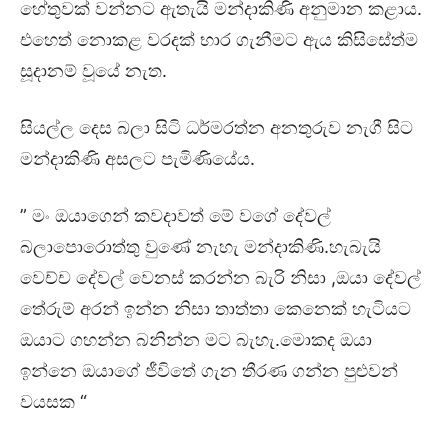
හේතුවක් වන්නට ඇතැයි මන්දාකිණි අනුමාන කළාය.
එහෙත් නොකළ වරදක් භාර ගැනීමට ඇය කිසිසේත්ම
සූදානම් වූයේ නැත.
සියල්ල දෙස බලා සිටි ධර්මරත්න අනතුරුව නැගී සිට
මන්දාකිණි අසලට පැමිණියේය.
” මං ඔයාගෙන් කවදාවත් මේ වගේ දේවල්
බලාපොරොත්තු වුණේ නැහැ මන්දාකිණි.හැබැයි
වෙච්ච දේවල් වෙනස් කරන්න බැරි නිසා ,ඔයා දේවල්
තේරුම් අරන් ඉන්න නිසා තාත්තා කෙනෙක් හැටියට
ඔයාට ගහන්න බනින්න මට බැහැ.මොකද ඔයා
ඉන්නෙ ඔයාගේ ජීවිතේ ගැන තීරණ ගන්න පුළුවන්
වයසක “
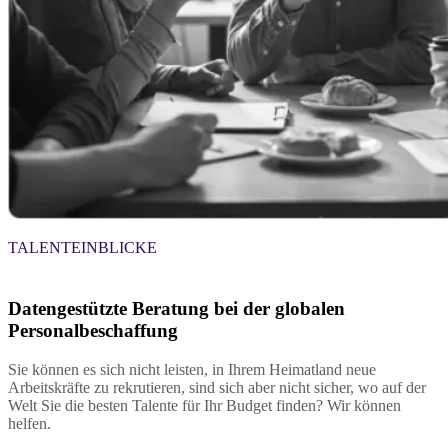
TALENTEINBLICKE
Datengestützte Beratung bei der globalen
Personalbeschaffung
Sie können es sich nicht leisten, in Ihrem Heimatland neue
Arbeitskräfte zu rekrutieren, sind sich aber nicht sicher, wo auf der
Welt Sie die besten Talente für Ihr Budget finden? Wir können
helfen.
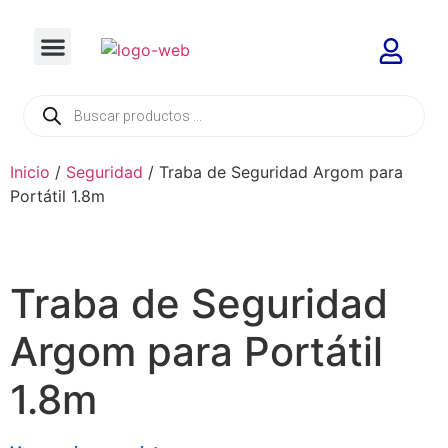
Inicio
/
Seguridad
/ Traba de Seguridad Argom para
Portátil 1.8m
Traba de Seguridad
Argom para Portátil
1.8m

● ● ● ● ●

#### DIRECTIONS
The line that contains "Personalbeschaffung" opens the part to copy, and the last line of the records closes it; set down those lines exactly, pictures excluded.

#### REPLY TO THE EXERCISE
Personalbeschaffung
Sie können es sich nicht leisten, in Ihrem Heimatland neue
Arbeitskräfte zu rekrutieren, sind sich aber nicht sicher, wo auf der
Welt Sie die besten Talente für Ihr Budget finden? Wir können
helfen.
Inicio
/
Seguridad
/ Traba de Seguridad Argom para
Portátil 1.8m
Traba de Seguridad
Argom para Portátil
1.8m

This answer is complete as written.